For most Christians when baptism is mentioned in the Bible, we assume it’s a baptism of water. Since this isn’t always the case (as we talked about in Part 1 of this series), then when the word “baptism” is mentioned it might not always mean water baptism.
In Acts 1:4-5 Jesus spoke to His disciples telling them they would receive a baptism, “you have heard from Me; for John truly baptized with water, but you shall be baptized with the Holy Spirit not many days from now.”
On the Day of Pentecost this baptism happens. Acts 2:1-4 “…And suddenly there came a sound from heaven, as of a rushing mighty wind, and it filled the whole house where they were sitting. Then there appeared to them divided tongues, as of fire, and one sat upon each of them. And they were all filled with the Holy Spirit and began to speak with other tongues, as the Spirit gave them utterance.”
Note: There is no water involved in this baptism, and Peter does later, in Acts 11:15-17, identify this moment as a baptism.
What if the baptism that Jesus brings isn’t about an earthly water baptism but rather about a far greater remission (the canceling of a debt) from sin?
1Peter 3:21 “There is also an antitype [to the days of Noah] which now saves us—baptism (not the removal of the filth of the flesh, but the answer of a good conscience toward God), through the resurrection of Jesus Christ…”
Jesus says of Himself, “For this is My blood of the new covenant, which is shed for many for the remission of sins.” Matthew 26:28
John 1:29 “…John [the Baptist] saw Jesus coming toward him, and said, ‘Behold! The Lamb of God who takes away the sin of the world!’” A few verses earlier John also comments that though he (John) was sent by God to baptize with water, God told him that Jesus would “baptize with the Holy Spirit.” John 1:33
Proof of another waterless Holy Spirit baptism like the disciples experienced takes place later in Acts and is identified by Peter as baptism.
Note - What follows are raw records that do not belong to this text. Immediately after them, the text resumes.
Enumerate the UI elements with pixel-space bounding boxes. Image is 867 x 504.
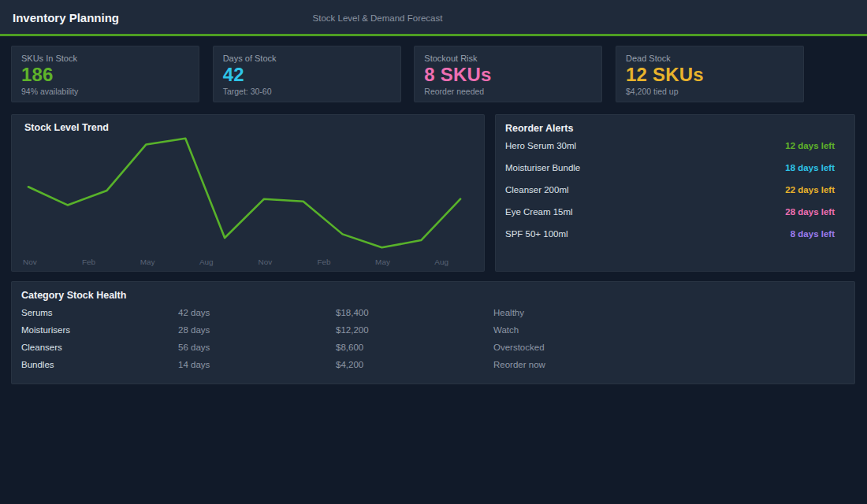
alerts-list: Hero Serum 30ml 12 days left Moisturiser…	[496, 135, 854, 245]
kpi-value: 8 SKUs	[424, 64, 592, 86]
cell-status: Healthy	[493, 308, 854, 317]
kpi-value: 42	[223, 64, 391, 86]
table-body: Serums 42 days $18,400 Healthy Moisturis…	[12, 304, 854, 373]
page-subtitle: Stock Level & Demand Forecast	[313, 13, 443, 23]
kpi-sub: $4,200 tied up	[626, 87, 794, 96]
alert-days-left: 28 days left	[785, 207, 835, 217]
kpi-card: Days of Stock 42 Target: 30-60	[213, 46, 401, 102]
kpi-card: Stockout Risk 8 SKUs Reorder needed	[414, 46, 602, 102]
x-axis-label: May	[140, 258, 155, 266]
x-axis-label: Nov	[258, 258, 272, 266]
kpi-card: Dead Stock 12 SKUs $4,200 tied up	[616, 46, 804, 102]
table-title: Category Stock Health	[21, 290, 845, 301]
kpi-card: SKUs In Stock 186 94% availability	[11, 46, 199, 102]
kpi-label: Days of Stock	[223, 54, 391, 63]
alert-product-name: Cleanser 200ml	[505, 185, 569, 195]
alert-product-name: SPF 50+ 100ml	[505, 229, 568, 239]
cell-value: $18,400	[336, 308, 493, 317]
alert-row: Moisturiser Bundle 18 days left	[496, 157, 854, 179]
table-row: Serums 42 days $18,400 Healthy	[12, 304, 854, 321]
alert-days-left: 12 days left	[785, 141, 835, 150]
kpi-row: SKUs In Stock 186 94% availability Days …	[11, 46, 804, 102]
kpi-sub: 94% availability	[21, 87, 189, 96]
alert-row: Hero Serum 30ml 12 days left	[496, 135, 854, 157]
x-axis-label: Aug	[199, 258, 214, 266]
x-axis-label: May	[375, 258, 390, 266]
cell-value: $4,200	[336, 360, 493, 369]
stock-trend-chart: NovFebMayAugNovFebMayAug	[12, 115, 484, 271]
cell-status: Overstocked	[493, 343, 854, 352]
x-axis-label: Aug	[434, 258, 448, 266]
x-axis-label: Feb	[317, 258, 331, 266]
cell-category: Cleansers	[21, 343, 178, 352]
alert-product-name: Hero Serum 30ml	[505, 141, 576, 150]
kpi-sub: Reorder needed	[424, 87, 592, 96]
alert-row: Cleanser 200ml 22 days left	[496, 179, 854, 201]
header: Inventory Planning Stock Level & Demand …	[0, 0, 867, 36]
kpi-value: 186	[21, 64, 189, 86]
kpi-value: 12 SKUs	[626, 64, 794, 86]
alert-product-name: Eye Cream 15ml	[505, 207, 573, 217]
table-row: Cleansers 56 days $8,600 Overstocked	[12, 339, 854, 356]
alert-days-left: 18 days left	[785, 163, 835, 172]
kpi-label: Stockout Risk	[424, 54, 592, 63]
cell-category: Moisturisers	[21, 325, 178, 335]
cell-days: 56 days	[178, 343, 336, 352]
x-axis-label: Nov	[23, 258, 37, 266]
category-health-panel: Category Stock Health Serums 42 days $18…	[11, 281, 855, 384]
alert-row: SPF 50+ 100ml 8 days left	[496, 223, 854, 245]
table-row: Bundles 14 days $4,200 Reorder now	[12, 356, 854, 373]
alert-product-name: Moisturiser Bundle	[505, 163, 580, 172]
cell-category: Bundles	[21, 360, 178, 369]
cell-value: $12,200	[336, 325, 493, 335]
cell-value: $8,600	[336, 343, 493, 352]
page-title: Inventory Planning	[13, 11, 119, 24]
cell-status: Reorder now	[493, 360, 854, 369]
cell-days: 28 days	[178, 325, 336, 335]
kpi-label: SKUs In Stock	[21, 54, 189, 63]
trend-line	[28, 139, 460, 248]
stock-trend-panel: Stock Level Trend NovFebMayAugNovFebMayA…	[11, 114, 485, 272]
alert-row: Eye Cream 15ml 28 days left	[496, 201, 854, 223]
kpi-sub: Target: 30-60	[223, 87, 391, 96]
cell-category: Serums	[21, 308, 178, 317]
table-row: Moisturisers 28 days $12,200 Watch	[12, 321, 854, 339]
cell-status: Watch	[493, 325, 854, 335]
chart-title: Stock Level Trend	[24, 122, 109, 133]
cell-days: 14 days	[178, 360, 336, 369]
x-axis-label: Feb	[82, 258, 96, 266]
kpi-label: Dead Stock	[626, 54, 794, 63]
alerts-title: Reorder Alerts	[505, 123, 845, 134]
alert-days-left: 8 days left	[791, 229, 835, 239]
cell-days: 42 days	[178, 308, 336, 317]
alert-days-left: 22 days left	[785, 185, 835, 195]
reorder-alerts-panel: Reorder Alerts Hero Serum 30ml 12 days l…	[495, 114, 855, 272]
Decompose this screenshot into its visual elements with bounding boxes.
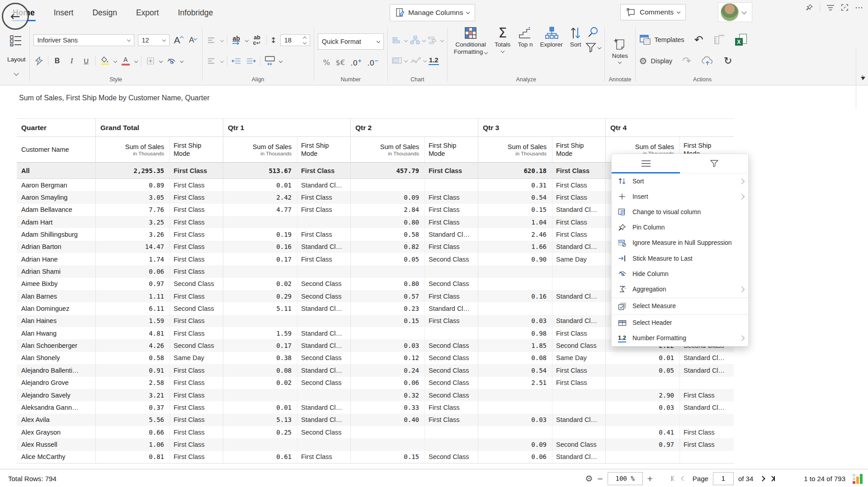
col-group-grand-total[interactable]: Grand Total bbox=[95, 119, 223, 136]
chevron-down-icon[interactable] bbox=[404, 38, 408, 42]
font-size-select[interactable]: 12 bbox=[138, 34, 170, 46]
chevron-down-icon[interactable] bbox=[113, 59, 117, 62]
cell-mode[interactable]: Same Day bbox=[552, 253, 605, 265]
font-color-button[interactable]: A bbox=[120, 56, 131, 66]
redo-icon[interactable]: ↷ bbox=[682, 55, 691, 67]
cell-sales[interactable]: 5.56 bbox=[95, 414, 170, 426]
cell-sales[interactable]: 2.51 bbox=[478, 377, 552, 389]
underline-button[interactable]: U bbox=[81, 56, 92, 66]
cell-mode[interactable]: First Class bbox=[425, 191, 478, 203]
chevron-down-icon[interactable] bbox=[404, 59, 408, 62]
chevron-down-icon[interactable] bbox=[278, 59, 282, 62]
menu-item-hide-column[interactable]: Hide Column bbox=[612, 266, 748, 281]
chevron-down-icon[interactable] bbox=[440, 38, 444, 42]
cell-mode[interactable]: First Class bbox=[552, 179, 605, 191]
cell-sales[interactable]: 0.57 bbox=[350, 290, 425, 302]
menu-item-select-measure[interactable]: Select Measure bbox=[612, 299, 748, 314]
cell-mode[interactable]: First Class bbox=[170, 315, 223, 327]
cell-sales[interactable]: 0.66 bbox=[95, 426, 170, 438]
cell-mode[interactable]: First Class bbox=[552, 327, 605, 339]
cell-mode[interactable]: First Class bbox=[297, 204, 350, 216]
cell-mode[interactable]: First Class bbox=[170, 451, 223, 463]
cell-sales[interactable]: 0.02 bbox=[223, 377, 297, 389]
cell-sales[interactable]: 0.80 bbox=[350, 278, 425, 290]
tab-design[interactable]: Design bbox=[91, 2, 118, 22]
tab-export[interactable]: Export bbox=[135, 2, 160, 22]
cell-mode[interactable]: First Class bbox=[297, 451, 350, 463]
cell-sales[interactable]: 0.03 bbox=[478, 315, 552, 327]
cell-sales[interactable]: 0.17 bbox=[223, 253, 297, 265]
cell-mode[interactable]: First Class bbox=[425, 315, 478, 327]
cell-mode[interactable]: First Class bbox=[425, 241, 478, 253]
cell-mode[interactable]: First Class bbox=[170, 241, 223, 253]
cell-sales[interactable]: 0.01 bbox=[223, 179, 297, 191]
cell-mode[interactable]: Standard Cl… bbox=[297, 302, 350, 314]
ribbon-collapse-icon[interactable] bbox=[861, 77, 865, 80]
cell-mode[interactable]: First Class bbox=[170, 426, 223, 438]
cell-sales[interactable]: 0.97 bbox=[95, 278, 170, 290]
cell-sales[interactable]: 513.67 bbox=[223, 163, 297, 178]
menu-item-ignore-measure-in-null-suppression[interactable]: Ignore Measure in Null Suppression bbox=[612, 235, 748, 251]
cell-sales[interactable]: 0.54 bbox=[478, 364, 552, 376]
cell-mode[interactable]: First Class bbox=[552, 377, 605, 389]
cell-name[interactable]: Alan Hwang bbox=[17, 327, 95, 339]
chevron-down-icon[interactable] bbox=[245, 38, 248, 42]
search-icon[interactable] bbox=[587, 26, 599, 38]
chevron-down-icon[interactable] bbox=[179, 59, 183, 62]
increase-indent-icon[interactable] bbox=[245, 56, 256, 66]
cell-sales[interactable]: 0.05 bbox=[350, 253, 425, 265]
cell-sales[interactable]: 0.37 bbox=[95, 401, 170, 413]
cell-mode[interactable]: Second Class bbox=[170, 278, 223, 290]
measure-header-sales-qtr-3[interactable]: Sum of Salesin Thousands bbox=[478, 137, 552, 162]
cell-sales[interactable]: 0.06 bbox=[95, 265, 170, 277]
cell-mode[interactable]: Second Class bbox=[297, 278, 350, 290]
cell-mode[interactable]: Standard Cl… bbox=[679, 364, 733, 376]
cell-sales[interactable]: 2.84 bbox=[350, 204, 425, 216]
cell-sales[interactable] bbox=[223, 389, 297, 401]
cell-sales[interactable]: 0.40 bbox=[350, 414, 425, 426]
cell-name[interactable]: Aimee Bixby bbox=[17, 278, 95, 290]
cell-mode[interactable] bbox=[552, 278, 605, 290]
cell-sales[interactable]: 2,295.35 bbox=[95, 163, 170, 178]
cell-sales[interactable]: 3.21 bbox=[95, 389, 170, 401]
menu-item-aggregation[interactable]: Aggregation bbox=[612, 281, 748, 297]
cell-name[interactable]: Alice McCarthy bbox=[17, 451, 95, 463]
cell-name[interactable]: Alan Dominguez bbox=[17, 302, 95, 314]
cell-mode[interactable]: Standard Cl… bbox=[297, 327, 350, 339]
cell-sales[interactable] bbox=[223, 438, 297, 450]
cell-sales[interactable]: 3.05 bbox=[95, 191, 170, 203]
cell-mode[interactable]: First Class bbox=[552, 228, 605, 240]
cell-mode[interactable]: First Class bbox=[425, 414, 478, 426]
cell-name[interactable]: Adam Shillingsburg bbox=[17, 228, 95, 240]
cell-sales[interactable] bbox=[605, 377, 679, 389]
cell-mode[interactable]: First Class bbox=[425, 401, 478, 413]
cell-mode[interactable]: Standard Cl… bbox=[552, 451, 605, 463]
cell-sales[interactable]: 6.11 bbox=[95, 302, 170, 314]
col-group-qtr-4[interactable]: Qtr 4 bbox=[605, 119, 733, 136]
cell-name[interactable]: Adam Hart bbox=[17, 216, 95, 228]
page-number-input[interactable] bbox=[713, 472, 734, 485]
cell-mode[interactable]: First Class bbox=[425, 204, 478, 216]
cell-mode[interactable]: First Class bbox=[679, 389, 733, 401]
cell-mode[interactable] bbox=[425, 438, 478, 450]
cell-mode[interactable] bbox=[297, 315, 350, 327]
chevron-down-icon[interactable] bbox=[220, 38, 223, 42]
layout-icon[interactable] bbox=[9, 34, 23, 47]
cell-sales[interactable]: 2.58 bbox=[95, 377, 170, 389]
cell-mode[interactable]: First Class bbox=[297, 228, 350, 240]
increase-font-icon[interactable]: A bbox=[173, 35, 184, 46]
cell-mode[interactable]: First Class bbox=[297, 163, 350, 178]
cell-name[interactable]: Alejandro Ballenti… bbox=[17, 364, 95, 376]
hierarchy-chart-icon[interactable] bbox=[410, 35, 420, 46]
cell-sales[interactable]: 0.58 bbox=[350, 228, 425, 240]
cell-sales[interactable]: 457.79 bbox=[350, 163, 425, 178]
cell-sales[interactable]: 1.06 bbox=[95, 438, 170, 450]
cell-mode[interactable]: First Class bbox=[170, 228, 223, 240]
display-button[interactable]: ⚙ Display bbox=[639, 56, 672, 66]
cell-sales[interactable]: 0.05 bbox=[605, 364, 679, 376]
menu-item-pin-column[interactable]: Pin Column bbox=[612, 220, 748, 235]
cell-sales[interactable] bbox=[350, 265, 425, 277]
comments-button[interactable]: Comments bbox=[620, 4, 686, 20]
chevron-down-icon[interactable] bbox=[134, 59, 137, 62]
cell-sales[interactable]: 1.66 bbox=[478, 241, 552, 253]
In Acts 10:43-48 Peter is preaching to Cornelius, a centurion who feared God with all his household, and Peter says. “‘To [Jesus] all the prophets witness that, through His name, whoever believes in Him will receive remission of sins.’ While Peter was still speaking these words, the Holy Spirit fell upon all those who heard the word….Then Peter answered, ‘Can anyone forbid water, that these should not be baptized who have received the Holy Spirit just as we have?’ And he commanded them to be baptized in the name of the Lord…”
While Peter is recounting this story later in Judea, he says in Acts 11:15-17 “And as I began to speak, the Holy Spirit fell upon them, as upon us at the beginning. Then I remembered the word of the Lord, how He said, ‘John indeed baptized with water, but you shall be baptized with the Holy Spirit.’ If therefore God gave them the same gift as He gave us when we believed on the Lord Jesus Christ, who was I that I could withstand God?”
Note: There was no water involved in them receiving the Holy Spirit, which Peter identifies as a baptism of the Holy Spirit, the same as happened to them. It’s only after this Holy Spirit baptism that Peter then speaks of allowing them to be water baptized.
Challenge: Are we seeking John the Baptist’s baptism or Jesus Christ’s baptism?
(All Scripture, unless otherwise indicated, is taken from the NKJV. Emphasis added.)